Died of heart and kidney failure, sportswriter Sam Lacy, 99, who
had a hand in Jackie Robinson's breaking the major league color
barrier and who was lauded last year by Baltimore mayor Martin
O'Malley as "a teacher, historian and social scientist." In 1944
Lacy, a writer for the Baltimore Afro-American, wrote to every
major league owner suggesting the formation of an integration
committee, which he and Dodgers owner Branch Rickey served on.
Lacy and Wendell Smith, a Pittsburgh Courier writer, pestered
Rickey to sign Robinson, who had competed against whites as a
five-sport star at UCLA. When Rickey signed Robinson to a Triple
A contract in 1945, Lacy traveled with him, often staying in the
same "colored-only" hotels and boarding houses. (At one such
establishment in Macon, Ga., a cross was burned in the front
yard.) Lacy, who was inducted into the writers' wing of the
Baseball Hall of Fame in 1998, continued to write for the
Afro-American until his death; his final column, about his
generous neighbors, appeared last Friday. "I've always felt that
there was nothing special about me," Lacy said in '98. "And I
know how this may sound. But any person with a little vision, a
little curiosity, a little nerve could have done what I did."

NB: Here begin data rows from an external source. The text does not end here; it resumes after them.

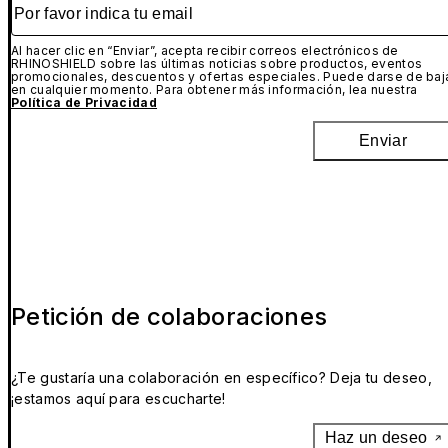
Por favor indica tu email
Al hacer clic en “Enviar”, acepta recibir correos electrónicos de
RHINOSHIELD sobre las últimas noticias sobre productos, eventos
promocionales, descuentos y ofertas especiales. Puede darse de baj
en cualquier momento. Para obtener más información, lea nuestra
Política de Privacidad
Enviar
Petición de colaboraciones
¿Te gustaría una colaboración en específico? Deja tu deseo,
¡estamos aquí para escucharte!
Haz un deseo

Died of liver and kidney failure, former LSU and NFL quarterback
David Woodley, 44, who as a Dolphin in 1983 became the youngest
quarterback to start a Super Bowl. A Shreveport, La., native,
Woodley threw for 2,084 yards and rushed for 833 yards in four
years of sharing snaps at LSU with fan favorite Steve Ensminger.

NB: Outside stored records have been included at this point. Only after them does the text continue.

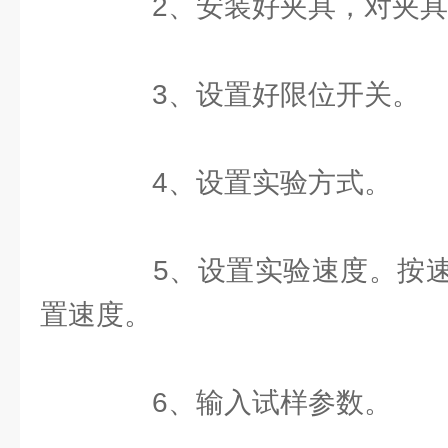
2、安装好夹具，对夹具
3、设置好限位开关。
4、设置实验方式。
5、设置实验速度。按速
置速度。
6、输入试样参数。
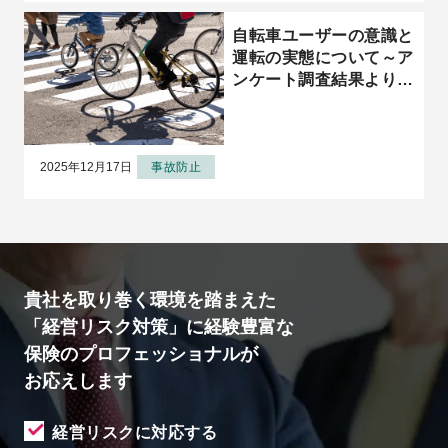
自転車ユーザーの意識と
運転の実態について～ア
ンケート調査結果より
（2025年版）
2025年12月17日
事故防止
貴社を取り巻く環境を踏まえた
「経営リスク対策」に経験豊富な
保険のプロフェッショナルが
お応えします
経営リスクに対応する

But he was wounded by the boos he received and became distant,
often sitting alone with a newspaper and a beer. "David was a
gifted, intelligent athlete, but he suffered," says Lynn Amedee,
Woodley's LSU quarterbacks coach. "He never felt like he was 'our
guy.'" Nor did Woodley feel at home with Miami. He started Super
Bowl XVII against the Redskins but did not complete a pass in the
second half of a 27-17 loss. The next year he was traded to the
Steelers, and he abruptly retired two years later at 27. In 1992
Woodley underwent a liver transplant, which led him to quit
drinking and to speak publicly about organ donation. Recently,
though, except for a stint last fall as a football radio
commentator for his high school, he was seldom seen. "He loved to
talk football but very rarely about himself," says his
co-commentator, Charlie Cavell. "When he did mention his career,
you got a sense of regret. David was, I think, a lost soul."